**What the task asks**
Determine the number of lines below that contain "软件管理". Write nothing but that number.

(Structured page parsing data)
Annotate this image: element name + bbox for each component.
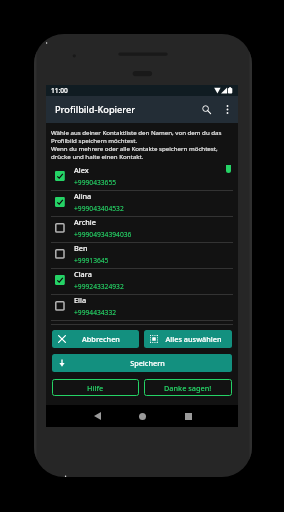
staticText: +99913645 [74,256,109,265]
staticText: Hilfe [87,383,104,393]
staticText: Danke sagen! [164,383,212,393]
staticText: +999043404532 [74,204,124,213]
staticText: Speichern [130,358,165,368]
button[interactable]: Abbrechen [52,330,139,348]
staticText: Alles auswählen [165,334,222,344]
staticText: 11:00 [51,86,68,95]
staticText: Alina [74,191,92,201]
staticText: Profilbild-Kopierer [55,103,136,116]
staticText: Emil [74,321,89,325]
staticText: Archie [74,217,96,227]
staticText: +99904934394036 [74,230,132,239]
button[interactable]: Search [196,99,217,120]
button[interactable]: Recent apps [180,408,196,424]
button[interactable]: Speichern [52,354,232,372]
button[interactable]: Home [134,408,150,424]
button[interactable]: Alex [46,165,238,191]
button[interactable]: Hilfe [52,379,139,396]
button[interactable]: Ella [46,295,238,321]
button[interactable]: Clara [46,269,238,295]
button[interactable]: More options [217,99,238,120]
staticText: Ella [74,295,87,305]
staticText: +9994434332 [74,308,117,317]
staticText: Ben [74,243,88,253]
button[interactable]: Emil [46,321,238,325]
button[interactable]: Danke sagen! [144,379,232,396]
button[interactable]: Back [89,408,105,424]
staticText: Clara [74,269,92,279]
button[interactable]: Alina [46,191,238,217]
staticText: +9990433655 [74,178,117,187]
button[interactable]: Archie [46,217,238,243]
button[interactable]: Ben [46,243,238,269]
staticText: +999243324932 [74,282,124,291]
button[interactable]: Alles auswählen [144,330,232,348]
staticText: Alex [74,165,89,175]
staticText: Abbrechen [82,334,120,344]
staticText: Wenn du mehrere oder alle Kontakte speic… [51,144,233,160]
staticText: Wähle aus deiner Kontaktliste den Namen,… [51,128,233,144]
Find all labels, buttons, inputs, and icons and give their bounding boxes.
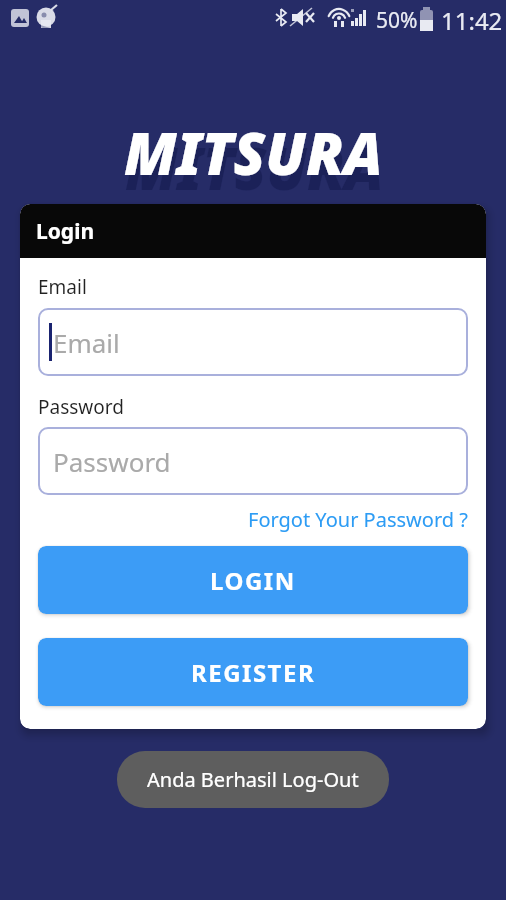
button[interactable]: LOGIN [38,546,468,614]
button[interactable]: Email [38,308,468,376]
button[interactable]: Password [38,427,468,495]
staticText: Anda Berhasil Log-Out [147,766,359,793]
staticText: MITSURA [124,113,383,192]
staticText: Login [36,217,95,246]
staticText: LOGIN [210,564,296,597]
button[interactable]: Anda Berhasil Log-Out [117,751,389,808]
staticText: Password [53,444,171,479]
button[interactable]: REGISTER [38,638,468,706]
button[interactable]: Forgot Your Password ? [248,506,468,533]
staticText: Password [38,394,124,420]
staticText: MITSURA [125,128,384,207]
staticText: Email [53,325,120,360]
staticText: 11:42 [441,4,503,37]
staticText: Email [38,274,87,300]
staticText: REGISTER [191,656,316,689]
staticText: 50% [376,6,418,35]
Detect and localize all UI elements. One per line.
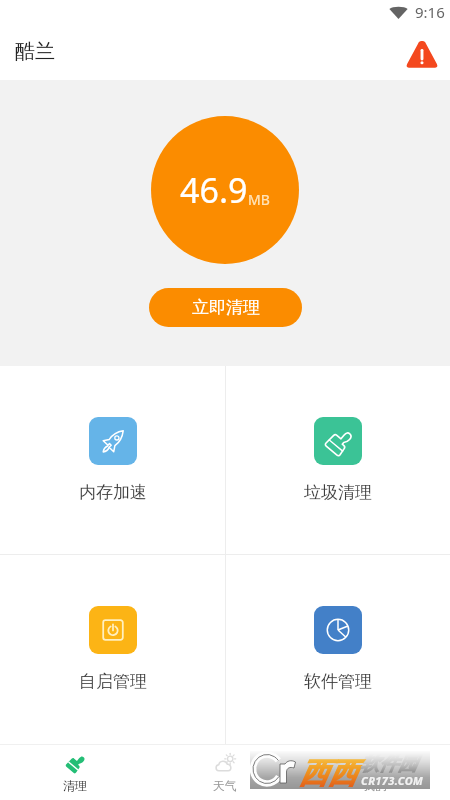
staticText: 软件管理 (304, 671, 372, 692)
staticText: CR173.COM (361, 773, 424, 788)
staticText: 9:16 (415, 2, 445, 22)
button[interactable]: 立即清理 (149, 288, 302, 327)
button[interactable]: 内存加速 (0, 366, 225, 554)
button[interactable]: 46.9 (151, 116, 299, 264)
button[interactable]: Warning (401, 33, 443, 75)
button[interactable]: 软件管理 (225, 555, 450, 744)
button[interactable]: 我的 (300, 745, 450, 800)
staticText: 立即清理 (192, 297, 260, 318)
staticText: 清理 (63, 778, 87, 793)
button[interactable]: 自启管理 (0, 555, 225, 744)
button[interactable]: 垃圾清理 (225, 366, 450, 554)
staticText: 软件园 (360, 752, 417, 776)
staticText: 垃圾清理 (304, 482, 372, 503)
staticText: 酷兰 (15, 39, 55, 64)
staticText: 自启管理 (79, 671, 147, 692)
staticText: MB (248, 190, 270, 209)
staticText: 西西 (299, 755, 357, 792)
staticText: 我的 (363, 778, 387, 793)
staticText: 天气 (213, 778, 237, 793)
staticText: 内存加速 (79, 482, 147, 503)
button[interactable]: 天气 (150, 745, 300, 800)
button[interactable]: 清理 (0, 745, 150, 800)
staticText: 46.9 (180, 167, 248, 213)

--

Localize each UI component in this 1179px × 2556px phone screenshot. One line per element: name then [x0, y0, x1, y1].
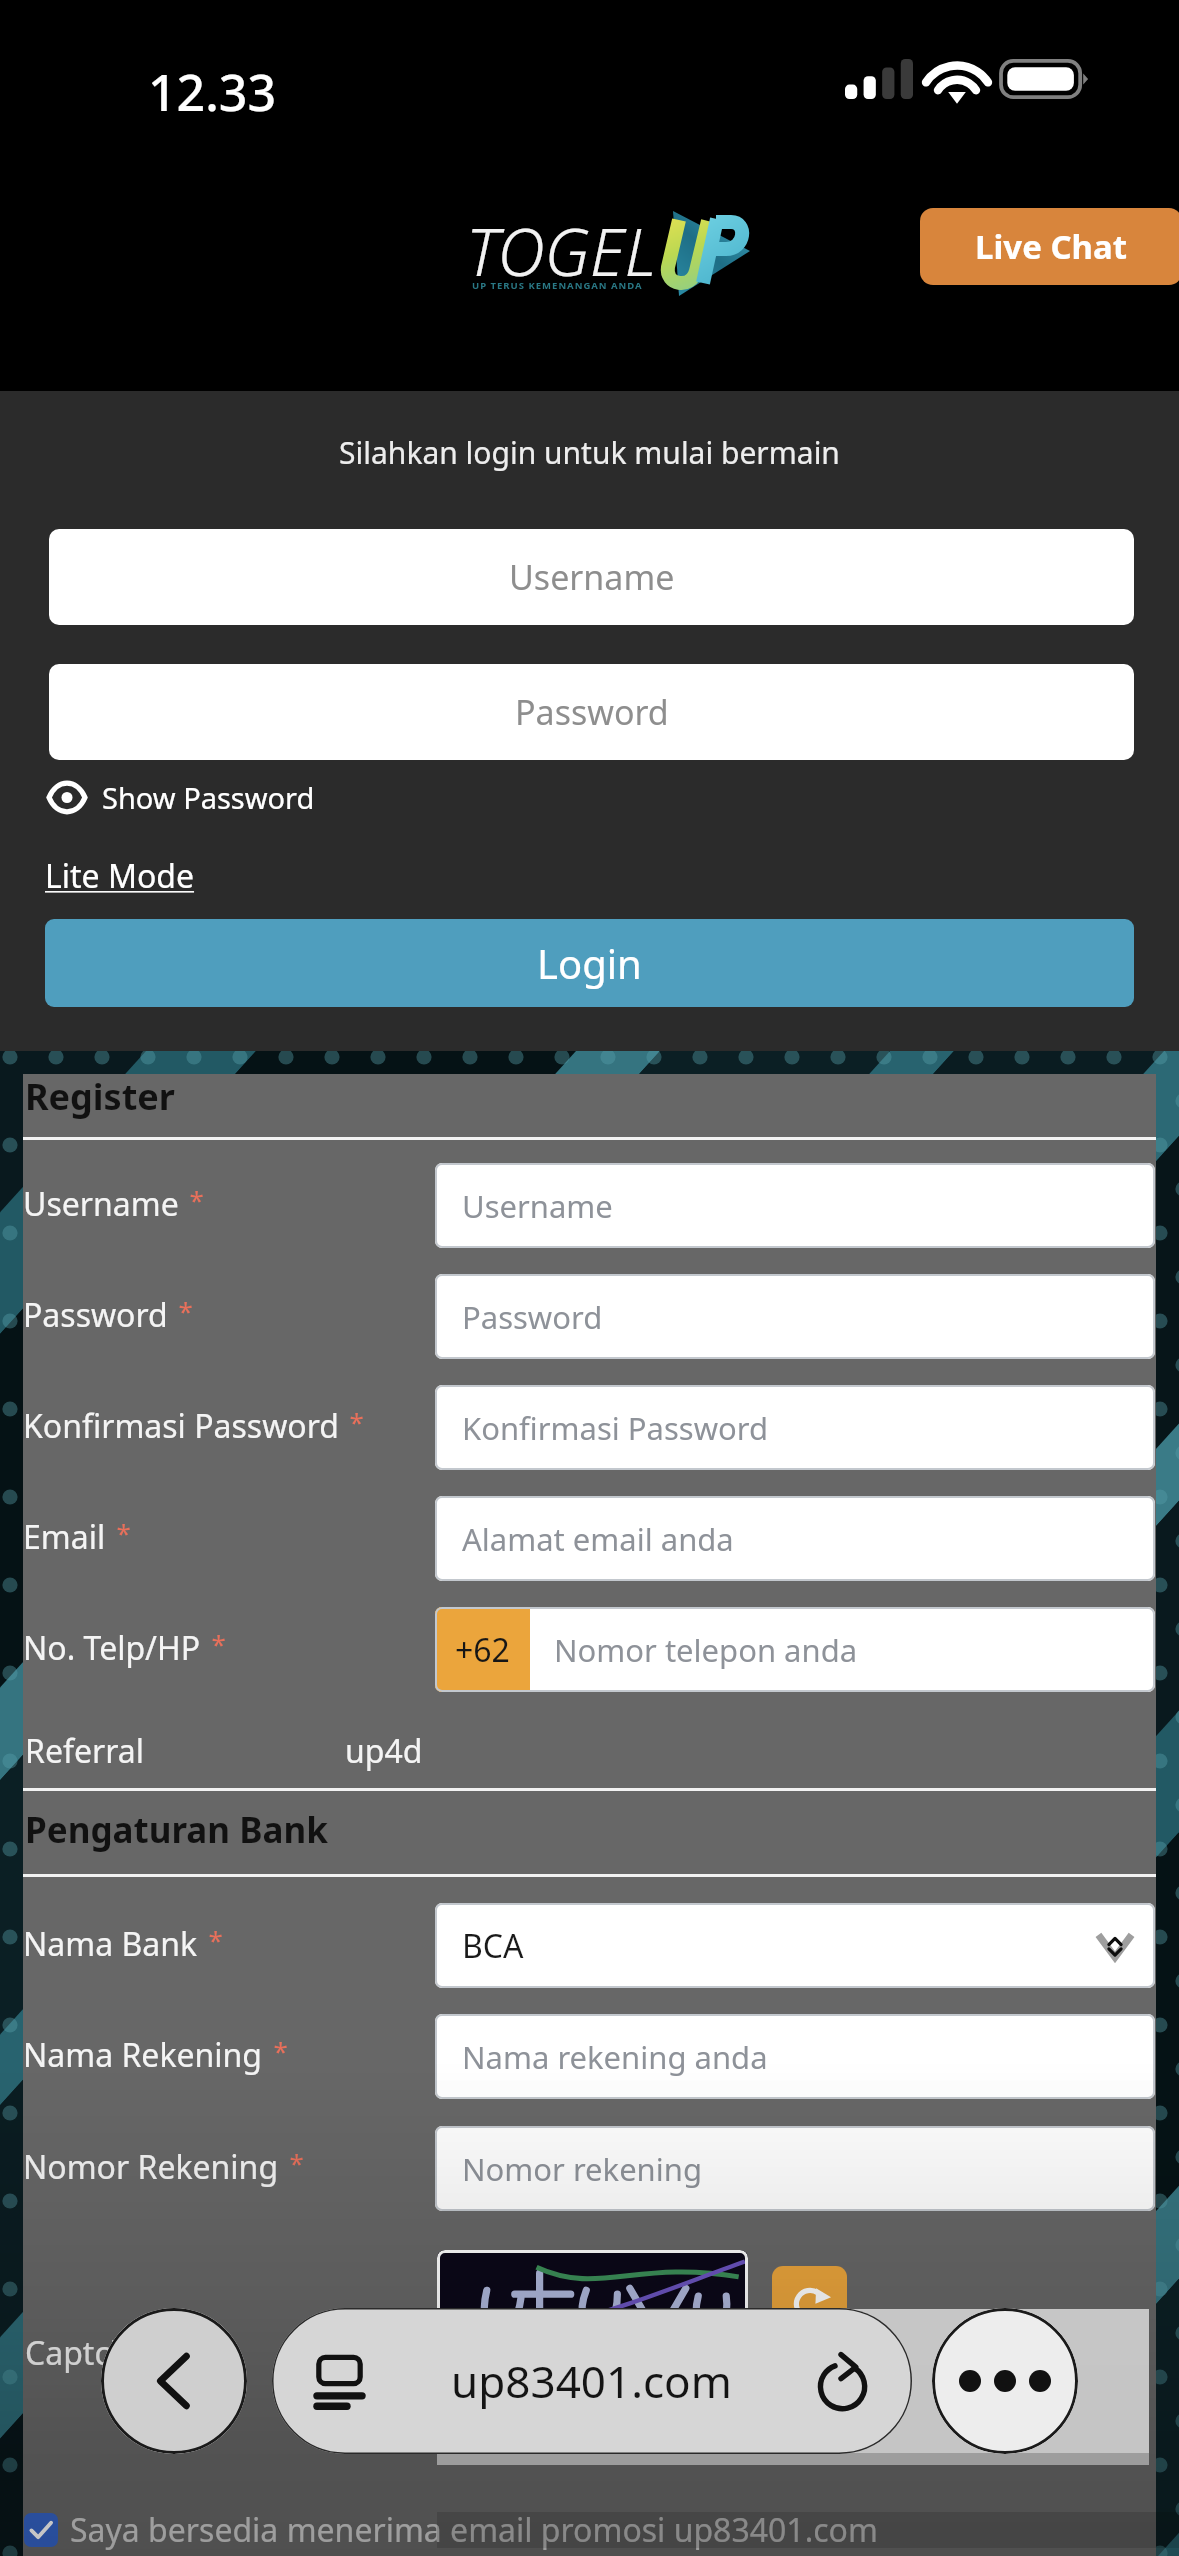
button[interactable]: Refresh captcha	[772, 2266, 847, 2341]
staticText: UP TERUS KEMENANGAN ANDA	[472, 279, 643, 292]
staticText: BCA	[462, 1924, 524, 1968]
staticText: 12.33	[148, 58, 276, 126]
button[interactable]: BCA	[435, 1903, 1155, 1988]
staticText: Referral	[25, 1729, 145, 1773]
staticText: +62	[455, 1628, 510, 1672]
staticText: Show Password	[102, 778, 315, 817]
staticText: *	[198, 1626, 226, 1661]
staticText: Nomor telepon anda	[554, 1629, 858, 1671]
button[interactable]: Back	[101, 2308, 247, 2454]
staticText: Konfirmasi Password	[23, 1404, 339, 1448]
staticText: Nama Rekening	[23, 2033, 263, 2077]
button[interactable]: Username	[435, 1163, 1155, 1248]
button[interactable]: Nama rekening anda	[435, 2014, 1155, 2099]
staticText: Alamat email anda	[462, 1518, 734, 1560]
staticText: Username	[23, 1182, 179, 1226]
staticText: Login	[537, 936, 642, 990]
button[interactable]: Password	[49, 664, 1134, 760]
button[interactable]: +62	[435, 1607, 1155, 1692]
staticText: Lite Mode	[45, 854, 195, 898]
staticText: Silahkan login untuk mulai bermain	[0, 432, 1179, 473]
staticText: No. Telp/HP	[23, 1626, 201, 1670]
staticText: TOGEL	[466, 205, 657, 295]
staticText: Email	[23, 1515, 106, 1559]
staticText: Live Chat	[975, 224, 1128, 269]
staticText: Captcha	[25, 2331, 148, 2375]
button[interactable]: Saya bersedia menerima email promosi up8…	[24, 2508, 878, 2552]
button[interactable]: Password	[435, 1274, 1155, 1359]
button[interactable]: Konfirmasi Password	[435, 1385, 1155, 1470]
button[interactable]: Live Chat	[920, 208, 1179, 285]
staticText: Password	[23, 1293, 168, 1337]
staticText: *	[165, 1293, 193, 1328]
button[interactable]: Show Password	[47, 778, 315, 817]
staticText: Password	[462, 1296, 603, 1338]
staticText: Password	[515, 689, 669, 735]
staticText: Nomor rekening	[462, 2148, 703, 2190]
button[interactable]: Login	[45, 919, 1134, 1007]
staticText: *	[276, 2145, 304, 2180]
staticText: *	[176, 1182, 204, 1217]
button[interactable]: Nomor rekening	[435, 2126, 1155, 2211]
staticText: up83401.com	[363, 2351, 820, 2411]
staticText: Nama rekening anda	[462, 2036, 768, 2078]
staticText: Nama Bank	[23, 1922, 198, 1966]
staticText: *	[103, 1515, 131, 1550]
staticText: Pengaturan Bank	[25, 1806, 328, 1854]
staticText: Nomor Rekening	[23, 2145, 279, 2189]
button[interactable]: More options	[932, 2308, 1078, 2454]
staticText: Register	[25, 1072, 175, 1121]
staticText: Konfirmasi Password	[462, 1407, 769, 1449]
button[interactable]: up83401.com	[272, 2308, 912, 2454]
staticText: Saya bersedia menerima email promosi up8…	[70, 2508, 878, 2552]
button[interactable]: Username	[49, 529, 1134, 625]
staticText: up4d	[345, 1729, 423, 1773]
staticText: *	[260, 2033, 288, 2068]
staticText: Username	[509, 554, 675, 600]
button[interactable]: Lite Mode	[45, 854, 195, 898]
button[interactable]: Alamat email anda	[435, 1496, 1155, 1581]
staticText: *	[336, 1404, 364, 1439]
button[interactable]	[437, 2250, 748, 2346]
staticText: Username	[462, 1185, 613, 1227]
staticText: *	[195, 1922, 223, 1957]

**Worked solution**
2